*WHAT THE TASK ASKS*. Wherever the string "from" shows up in the material below, copy that line.

*THE RECORDS*.
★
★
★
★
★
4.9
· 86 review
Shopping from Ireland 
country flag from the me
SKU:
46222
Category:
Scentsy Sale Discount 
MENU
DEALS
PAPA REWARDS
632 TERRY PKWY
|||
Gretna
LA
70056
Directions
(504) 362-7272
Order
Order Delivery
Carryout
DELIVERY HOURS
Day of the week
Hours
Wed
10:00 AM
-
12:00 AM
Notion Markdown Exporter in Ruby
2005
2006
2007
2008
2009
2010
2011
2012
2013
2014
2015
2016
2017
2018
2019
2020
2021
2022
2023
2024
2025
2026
...
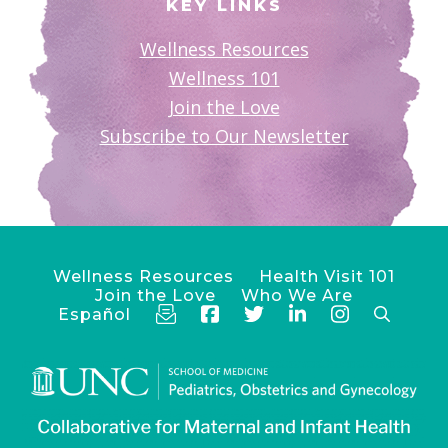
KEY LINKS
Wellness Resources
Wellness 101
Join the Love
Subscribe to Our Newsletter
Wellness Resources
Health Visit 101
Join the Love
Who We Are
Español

*RESPONSE*.
Shopping from Ireland 
country flag from the me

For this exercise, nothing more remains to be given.